Core skill: program-side storytelling across audiences. Turns program data into narrative summaries written for funders, leadership, and community, and adapts voice and framing to the audience without losing organizational authenticity. Runs on its own because the inputs are program outcomes, community stories, and contextual detail — a domain the duo does not touch. (Solar's Report Brief and MIAgent Aurora handle the funder-financial side; Prism handles the program-impact side.) Built because the same program data has to be told three different ways to three different audiences, and the person doing that translation is usually already the most overloaded person in the org.
Core skill: plain-language variance tracking. A lightweight alternative to Lunar for organizations that are not yet ready for the full accounting stack — tides are what the moon does at smaller scale, and Tide is what Lunar does at smaller scale. Ingests QuickBooks exports or CSV data, tracks grant budgets against actuals, flags variances, and generates plain-language summaries for program staff and leadership without requiring finance expertise to interpret.
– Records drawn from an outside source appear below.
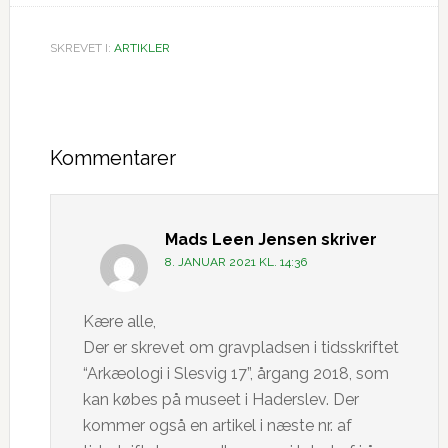
SKREVET I:
ARTIKLER
Læserinteraktioner
Kommentarer
Mads Leen Jensen
skriver
8. JANUAR 2021 KL. 14:36
Kære alle,
Der er skrevet om gravpladsen i tidsskriftet
“Arkæologi i Slesvig 17”, årgang 2018, som
kan købes på museet i Haderslev. Der
kommer også en artikel i næste nr. af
Tide and Lunar are not meant to run side by side — Tide is the on-ramp; Lunar is the destination. Built because budget variance is usually the first organizational signal that something has shifted, and smaller orgs deserve that signal too even before they are ready to deploy the full duo.
Core skill: grant deadline and renewal tracking. A focused deadline tracker for organizations with a lean grant portfolio that do not yet need the full Solar pipeline — the sundial is the original deadline device, descended directly from the sun. Monitors award timelines and reporting deadlines, drafts deadline alerts, and surfaces renewal windows before they close. Sundial and Solar are not meant to run side by side — Sundial is the entry point; Solar is the destination once the portfolio grows past what a deadline list can hold. Built because every missed deadline in this function is a silent trust loss with a specific funder, and the pattern of those losses is what predicts renewal risk years before it shows up on the revenue report.